"Poi viene Leonor. Le finestre diventano luce, le ragnatele tende preziose di nuvole e stelle, i rami secchi doppieri accesi, e la sera una grande serata; perché Leonor (come le ho detto mille volte e come non mi stancherò mai di dirle) unisce in sé due grazie: l’infanzia e la maestà." (Nella Torre San Lorenzo)
(Nella Torre San Lorenzo)
Con questa poesia Elsa Morante ci restituisce l’immagine più autentica di Leonor Fini, un’artista, una costumista, una illustratrice, una scrittrice e una performer ante-litteram. Di lei si è detto tutto, Furia Italiana, Angelo Nero, Sacerdotessa Nera e per anni la stampa, italiana soprattutto, ha rivolto l’attenzione più agli aspetti esibizionistici e da rotocalco che non all’artista. Ma è difficile definire Leonor Fini, e lei stessa non amava essere prigioniera di un ruolo, di una aggettivazione. Leonor Fini è essenzialmente finiana nel senso che determina essa stessa i modi del suo essere donna e artista:
"Tutta la mia pittura è un incantesimo in un'autobiografia di affermazione che esprime l'aspetto pulsante dell'essere; la vera questione è trasporre sulla tela il senso del gioco."

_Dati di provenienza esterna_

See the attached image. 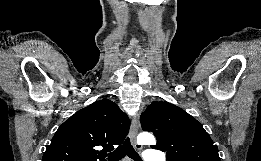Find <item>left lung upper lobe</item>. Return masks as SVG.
Listing matches in <instances>:
<instances>
[{
	"mask_svg": "<svg viewBox=\"0 0 261 161\" xmlns=\"http://www.w3.org/2000/svg\"><path fill=\"white\" fill-rule=\"evenodd\" d=\"M140 121L142 129L157 138L152 148L166 151L168 161H221L217 146L203 126L174 104L152 102Z\"/></svg>",
	"mask_w": 261,
	"mask_h": 161,
	"instance_id": "left-lung-upper-lobe-1",
	"label": "left lung upper lobe"
}]
</instances>
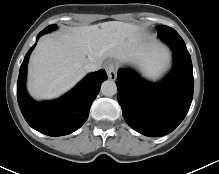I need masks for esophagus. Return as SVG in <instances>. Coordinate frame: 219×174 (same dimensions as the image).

La sua è una pittura figurativa nel significante e astratta nel significato: non abbandona mai le figure, ma elabora una propria semantica pittorica che, prendendo forme diverse, mette incessantemente in scena il proprio io. Un personaggio complesso, una donna totalmente e profondamente indipendente che ridefinisce il ruolo delle donne nell’arte e lo fa giocando con i segni, cambiando costantemente pelle.
Fin da bambina è protagonista di eventi rocamboleschi: nasce a Buenos Aires e piccolissima fugge fra le braccia della mamma Malvina Braun dal padre, uomo dispotico e autoritario. Malvina la traveste spesso da maschio per sfuggire ai tentativi di rapimento del padre che vuole ricondurla in Argentina e il mascheramento diverrà poi un suo tratto distintivo.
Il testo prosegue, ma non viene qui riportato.